Mouth bangs, goblin’s earlobes and delicious bambinos for Sarah Cotterill at Stuzzi’s latest site
Ham & Friends seemed a bit fancy pants for Merrion Street. With invitations from Manahatta and Mojo and Mean-Eyed Cat bars to come in and sin, the narrow alley goes a bit Albufeiraon a weekend. No-one round there really wanted biodynamic wines, did they?
Turnip tops turn out to be a revelation; grilled and flopping over heady gorgonzola, twirls of chilli stinging your tongue
Stuzzi doesn’t feel quite like the Venetian baraco that their Harrogate deli does, and it certainly lacks its buzz, in favour of a wider, more airy space. Inside there’s a mixture of plastic topiary and the real Shortpress stuff. There are no unnecessary trinkets to take away from the dishes themselves.
A few of the chairs even have stripy garden furniture seat pads, and with the light ploughing in from the arched windows, you could squint and be half under a gazebo at an Piedmontese trattoria, with the celling fan doing it’s best to replicate a gentle breeze. Except instead of looking out over a vineyard, it’s the A64 and Templar Street car park.
The space under the balcony where H&F sold vac-packed Iberico’s and those ridiculous Torres truffle crisps, Stuzzi’s cornered a well stocked bar with shelves of wines listed in yearbooks on the tables. We’re presented with a couple of reds to sample. Each, as the waitress tells us, under £30; we obviously don’t look like the types to splash out on the Tuscan selection pushing £300.00. Our 2017 Bardolino (£25.50) is dangerously delicate, with a touch of cranberry.

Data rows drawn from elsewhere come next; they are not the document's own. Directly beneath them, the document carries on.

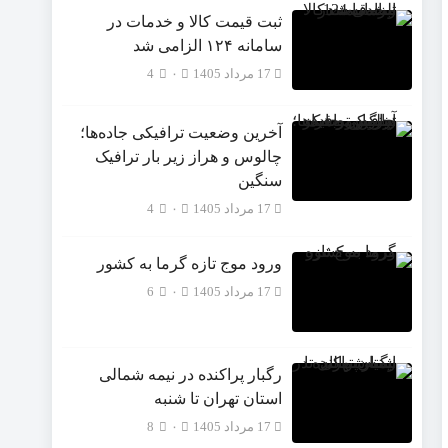
ثبت قیمت کالا و خدمات در
سامانه ۱۲۴ الزامی شد
17 مرداد 1405
۰
4
آخرین وضعیت ترافیکی جاده‌ها؛
چالوس و هراز زیر بار ترافیک
سنگین
17 مرداد 1405
۰
4
ورود موج تازه گرما به کشور
17 مرداد 1405
۰
6
رگبار پراکنده در نیمه شمالی
استان تهران تا شنبه
17 مرداد 1405
۰
8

Despite the boar’s head residing over the darkened stairwell, Stuzzi caters well for non-meat eaters. Although apparently this is the kind of place worth sacrificing one’s morals for, as my vegetarian friend eyes up the whipped duck fat butter. The menu changes daily and, as it’s a Sunday, alongside their signature Stuzzichini and pasta, there are three Arrosto options. Everything comes at once, so it’s a job navigating the bliss with only a tiny square and imminently wet plate.
The pasta juices are stippled with rich spots of olive oil, which run through the ribs of thick chewy rigatoni; tossed with semi-dried tomatoes, rainbow chard, and beautifully tanned pine nuts (£8.50.) The capunti are fleshy and dimpled, like little goblin’s earlobes, hiding flakes of grated pecorino. The venison sausage is so very soft and laced with fennel to counter the hum of game. (£9.50)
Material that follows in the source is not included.